Music for melancholy people

to a young child
"Starry Night over the Rhone" by Vincent Van Gogh

Margaret, are you grieving
Over Goldengrove unleaving?
Leaves like the things of man, you
With your fresh thoughts care for, can you?
Ah! as the heart grows older
It will come to such sights colder
By and by, nor spare a sigh
Though worlds of wanwood leafmeal lie;
And yet you will weep and know why.
Now no matter, child, the name:
Sorrow's springs are the same.
Nor mouth had, no nor mind, expressed
What heart heard of, ghost guessed:
It is the blight man was born for,
It is Margaret you mourn for.

"Spring and Fall"
by Gerard Manley Hopkins

I don't know if this extends beyond Margaret and me, but autumn — my favorite season — sometimes puts me in a melancholy mood. I know the mood has arrived by the songs that start running through my head.

Paul Simon's 1973 song "American Tune" came to mind this morning. It takes me back to the disillusionment of the early 1970s. I remember listing to it with my mother. She was recently out of a terrible second marriage and I was fresh out of Sixties dreams and working as a writer. This was the era of Watergate, when revelations about the misdeeds of President Nixon filled the headlines. Somehow, probably because it's so lovely, it's long been one of my favorite songs.

Another song that reminds me of autumn is Joni Mitchell's "Urge for Going." Tom Rush's version is the one I heard first, and it's still my favorite.

And then there is the classic "Autumn Leaves." Many great singers have sung it, but for the past few years my favorite version has been the one recorded by the late Eva Cassidy.

This last song, "Shenandoah," came out of a distant memory. I've never been to the Shenandoah Valley, so I don't have any direct connection with it. But somehow, the ache for the past is there just like Margaret's mourning.

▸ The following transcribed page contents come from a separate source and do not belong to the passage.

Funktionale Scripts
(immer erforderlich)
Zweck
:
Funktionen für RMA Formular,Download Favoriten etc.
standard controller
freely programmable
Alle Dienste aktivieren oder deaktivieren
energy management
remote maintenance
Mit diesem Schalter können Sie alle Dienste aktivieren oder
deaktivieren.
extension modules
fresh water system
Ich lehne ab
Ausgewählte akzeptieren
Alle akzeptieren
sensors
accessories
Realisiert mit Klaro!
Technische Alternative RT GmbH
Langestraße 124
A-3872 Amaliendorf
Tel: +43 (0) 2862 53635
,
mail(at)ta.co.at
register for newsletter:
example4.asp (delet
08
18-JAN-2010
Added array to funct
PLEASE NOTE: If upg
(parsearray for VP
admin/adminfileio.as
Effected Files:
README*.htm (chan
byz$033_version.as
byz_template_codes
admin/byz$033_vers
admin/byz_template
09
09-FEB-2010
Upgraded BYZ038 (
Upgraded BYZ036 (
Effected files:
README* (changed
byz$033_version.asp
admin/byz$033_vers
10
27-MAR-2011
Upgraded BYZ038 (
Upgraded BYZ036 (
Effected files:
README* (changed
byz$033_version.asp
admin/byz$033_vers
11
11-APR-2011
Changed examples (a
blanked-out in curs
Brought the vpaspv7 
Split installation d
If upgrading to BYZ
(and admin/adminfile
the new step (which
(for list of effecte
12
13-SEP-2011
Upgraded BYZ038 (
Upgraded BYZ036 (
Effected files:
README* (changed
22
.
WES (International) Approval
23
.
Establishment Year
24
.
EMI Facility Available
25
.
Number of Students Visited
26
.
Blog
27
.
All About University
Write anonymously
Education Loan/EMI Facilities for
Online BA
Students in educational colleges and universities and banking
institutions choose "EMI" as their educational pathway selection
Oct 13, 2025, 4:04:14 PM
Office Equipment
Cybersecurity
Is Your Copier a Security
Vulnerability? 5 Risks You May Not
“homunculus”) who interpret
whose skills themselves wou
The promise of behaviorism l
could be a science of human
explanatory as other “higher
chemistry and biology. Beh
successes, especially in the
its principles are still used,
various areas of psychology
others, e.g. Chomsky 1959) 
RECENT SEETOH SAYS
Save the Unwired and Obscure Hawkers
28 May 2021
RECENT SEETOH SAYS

"You expected to be sad in the fall. Part of you died each year when the leaves fell from the trees and their branches were bare agains the wind and the cold, wintry light. But you knew there would always be the spring, as you knew the river would flow again after it was frozen. When the cold rains kept on and killed the spring, it was as though a young person died for no reason."
~ Ernest Hemingway, A Moveable Feast

Late addition for returning readers

My friend Susan Champlin, author of the excellent blog What Would Katherine Hepburn Do? (WWKHD), told me about Bruce Springsteen's version of "Shenandoah." I've fallen in love with it. It is the "Grapes of Wrath" rendition. Give it a listen.